Respect for the principle of election is so powerful in our nation that even the hereditary peers have adopted it to fill vacancies among the ranks of their survivors. As a result of the death of Viscount Oxfuird, there is to be a by-election. The essential qualification for candidates is to have been born a hereditary peer, and the right to vote is confined to those who are already peers. In order that their choice is popular among the circles in which hereditary peers move, Country Life is helpfully carrying out a poll of their readers on whom they want to see elected. This may be democracy, but not as we know it. It does seem to me that we will have difficulty carrying the public with us unless our reforms introduce a more substantial democratic element to the second Chamber on a rather wider franchise.

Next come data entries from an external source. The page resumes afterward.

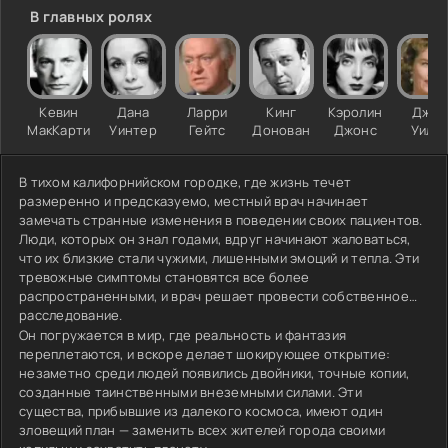
В главных ролях
Кевин
Дана
Ларри
Кинг
Кэролин
Джин
МакКарти
Уинтер
Гейтс
Донован
Джонс
Уилл
В тихом калифорнийском городке, где жизнь течет
размеренно и предсказуемо, местный врач начинает
замечать странные изменения в поведении своих пациентов.
Люди, которых он знал годами, вдруг начинают жаловаться,
что их близкие стали чужими, лишенными эмоций и тепла. Эти
тревожные симптомы становятся все более
распространенными, и врач решает провести собственное
расследование.
Он погружается в мир, где реальность и фантазия
переплетаются, и вскоре делает шокирующее открытие:
незаметно среди людей появились двойники, точные копии,
созданные таинственными внеземными силами. Эти
существа, прибывшие из далекого космоса, имеют один
зловещий план — заменить всех жителей города своими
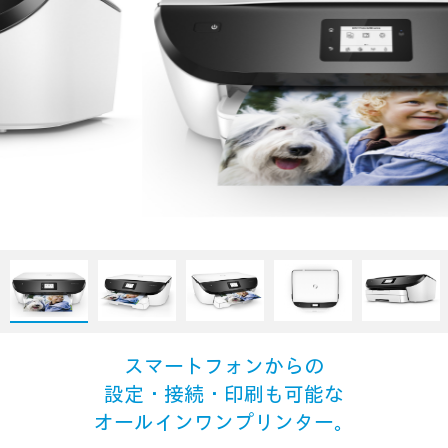
スマートフォンからの
設定・接続・印刷も可能な
オールインワンプリンター。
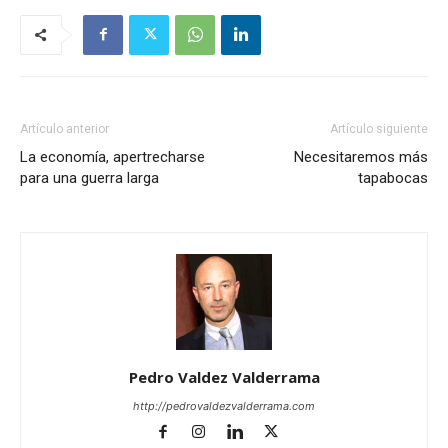
Artículo anterior
Artículo siguiente
La economía, apertrecharse
Necesitaremos más
para una guerra larga
tapabocas
Pedro Valdez Valderrama
http://pedrovaldezvalderrama.com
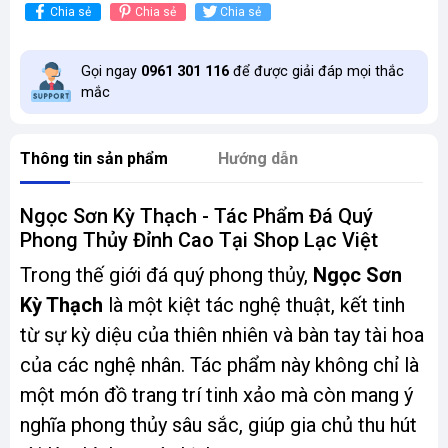
Chia sẻ
Chia sẻ
Chia sẻ
Gọi ngay
0961 301 116
để được giải đáp mọi thắc
mắc
Thông tin sản phẩm
Hướng dẫn
Ngọc Sơn Kỳ Thạch - Tác Phẩm Đá Quý
Phong Thủy Đỉnh Cao Tại Shop Lạc Việt
Trong thế giới đá quý phong thủy,
Ngọc Sơn
Kỳ Thạch
là một kiệt tác nghệ thuật, kết tinh
từ sự kỳ diệu của thiên nhiên và bàn tay tài hoa
của các nghệ nhân. Tác phẩm này không chỉ là
một món đồ trang trí tinh xảo mà còn mang ý
nghĩa phong thủy sâu sắc, giúp gia chủ thu hút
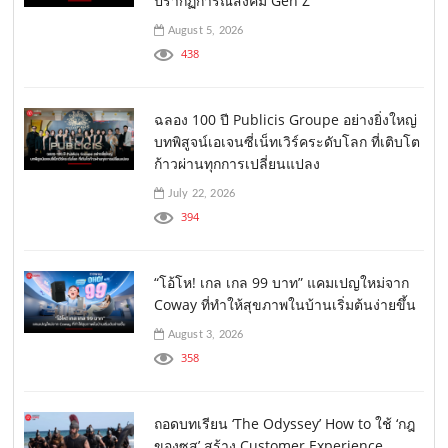
ปรากฏการณ์สังคม Gen Z
August 5, 2026
438
ฉลอง 100 ปี Publicis Groupe อย่างยิ่งใหญ่
บทพิสูจน์เอเจนซี่เน็ทเวิร์คระดับโลก ที่เติบโต
ก้าวผ่านทุกการเปลี่ยนแปลง
July 22, 2026
394
“โอ้โห! เกล เกล 99 บาท” แคมเปญใหม่จาก
Coway ที่ทำให้สุขภาพในบ้านเริ่มต้นง่ายขึ้น
August 3, 2026
358
ถอดบทเรียน ‘The Odyssey’ How to ใช้ ‘กฎ
ของซุส’ สร้าง Customer Experience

I know that some of my friends are concerned that if we let any elected members into the second Chamber it will start to get above itself. And the more elected Members who appear there, the more uppity the Chamber as a whole will get. Yet as the Public Administration Select Committee pointed out, three quarters of the second Chambers around the world are largely or wholly elected. Almost invariably the second Chamber remains the subordinate chamber, and invariably it remains so in systems of parliamentary government, where the administration is formed from the majority in the first Chamber.
What I do not believe is sustainable is to keep the second Chamber subordinate by denying it legitimacy. That does not just weaken the second Chamber, but undermines Parliament.
The Joint Committee pointed out that there are other qualities desirable in the second Chamber as well as legitimacy and representativeness. These include independence from the Party machine, particularly among the cross-benchers, and the expertise brought to its deliberations by members who have achieved distinction in professions outside politics.
The Joint Committee repeatedly makes the point that if we are to preserve the independent members in the second Chamber and experts with distinction in other walks of life, it is desirable not to make election the sole route of entry to the second Chamber. I know all of us have difficulty comprehending why it should be the case, but it is a fact of life that only a minority of the population relish standing in elections. Personally, I think it would be a mistake if we were to close entirely the door on access to the second Chamber to people who have acquired a lifetime of expertise and authority in their field, but are not attracted by the robust exchanges of the electoral hustings.
The Royal Commission, the White Paper, and the Public Administration Select Committee all concluded that twenty percent of seats in the second Chamber should be filled by independent appointment from outside the political parties. As the last of these reports pointed out "a wholly elected Chamber would leave little or no room for people who are independent of party".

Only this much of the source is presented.